_Source data_
####################
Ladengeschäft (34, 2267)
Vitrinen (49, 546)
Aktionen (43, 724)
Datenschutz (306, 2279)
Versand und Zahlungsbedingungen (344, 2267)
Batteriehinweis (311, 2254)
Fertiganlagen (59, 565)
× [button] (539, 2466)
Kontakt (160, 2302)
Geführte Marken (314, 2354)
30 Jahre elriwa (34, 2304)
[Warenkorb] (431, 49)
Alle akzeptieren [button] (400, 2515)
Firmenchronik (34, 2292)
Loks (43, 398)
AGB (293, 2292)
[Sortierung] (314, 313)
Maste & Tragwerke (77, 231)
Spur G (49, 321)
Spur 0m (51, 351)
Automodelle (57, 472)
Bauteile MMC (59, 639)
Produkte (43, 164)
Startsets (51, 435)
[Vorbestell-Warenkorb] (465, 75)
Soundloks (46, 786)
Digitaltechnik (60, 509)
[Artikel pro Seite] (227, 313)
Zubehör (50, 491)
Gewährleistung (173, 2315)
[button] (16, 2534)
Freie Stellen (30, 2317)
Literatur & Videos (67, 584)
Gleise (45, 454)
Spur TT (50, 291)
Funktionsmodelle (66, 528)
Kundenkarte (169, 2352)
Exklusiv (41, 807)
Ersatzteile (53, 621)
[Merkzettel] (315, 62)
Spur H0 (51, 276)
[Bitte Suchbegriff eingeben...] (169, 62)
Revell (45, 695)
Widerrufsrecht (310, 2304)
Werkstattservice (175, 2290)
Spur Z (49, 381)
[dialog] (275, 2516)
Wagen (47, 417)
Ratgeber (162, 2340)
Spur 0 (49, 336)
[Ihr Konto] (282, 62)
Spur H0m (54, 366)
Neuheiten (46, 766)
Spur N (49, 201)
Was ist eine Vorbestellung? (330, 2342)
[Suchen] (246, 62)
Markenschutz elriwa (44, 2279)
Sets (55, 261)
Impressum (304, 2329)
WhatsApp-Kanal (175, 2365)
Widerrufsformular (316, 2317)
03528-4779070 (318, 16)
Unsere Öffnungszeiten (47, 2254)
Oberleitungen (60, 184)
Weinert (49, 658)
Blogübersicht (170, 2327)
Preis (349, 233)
####################
_Directions for this task_
What is needed is the data above, output in full and exactly as it stands.

_Exercise result_
Ladengeschäft (34, 2267)
Vitrinen (49, 546)
Aktionen (43, 724)
Datenschutz (306, 2279)
Versand und Zahlungsbedingungen (344, 2267)
Batteriehinweis (311, 2254)
Fertiganlagen (59, 565)
× [button] (539, 2466)
Kontakt (160, 2302)
Geführte Marken (314, 2354)
30 Jahre elriwa (34, 2304)
[Warenkorb] (431, 49)
Alle akzeptieren [button] (400, 2515)
Firmenchronik (34, 2292)
Loks (43, 398)
AGB (293, 2292)
[Sortierung] (314, 313)
Maste & Tragwerke (77, 231)
Spur G (49, 321)
Spur 0m (51, 351)
Automodelle (57, 472)
Bauteile MMC (59, 639)
Produkte (43, 164)
Startsets (51, 435)
[Vorbestell-Warenkorb] (465, 75)
Soundloks (46, 786)
Digitaltechnik (60, 509)
[Artikel pro Seite] (227, 313)
Zubehör (50, 491)
Gewährleistung (173, 2315)
[button] (16, 2534)
Freie Stellen (30, 2317)
Literatur & Videos (67, 584)
Gleise (45, 454)
Spur TT (50, 291)
Funktionsmodelle (66, 528)
Kundenkarte (169, 2352)
Exklusiv (41, 807)
Ersatzteile (53, 621)
[Merkzettel] (315, 62)
Spur H0 (51, 276)
[Bitte Suchbegriff eingeben...] (169, 62)
Revell (45, 695)
Widerrufsrecht (310, 2304)
Werkstattservice (175, 2290)
Spur Z (49, 381)
[dialog] (275, 2516)
Wagen (47, 417)
Ratgeber (162, 2340)
Spur 0 (49, 336)
[Ihr Konto] (282, 62)
Spur H0m (54, 366)
Neuheiten (46, 766)
Spur N (49, 201)
Was ist eine Vorbestellung? (330, 2342)
[Suchen] (246, 62)
Markenschutz elriwa (44, 2279)
Sets (55, 261)
Impressum (304, 2329)
WhatsApp-Kanal (175, 2365)
Widerrufsformular (316, 2317)
03528-4779070 (318, 16)
Unsere Öffnungszeiten (47, 2254)
Oberleitungen (60, 184)
Weinert (49, 658)
Blogübersicht (170, 2327)
Preis (349, 233)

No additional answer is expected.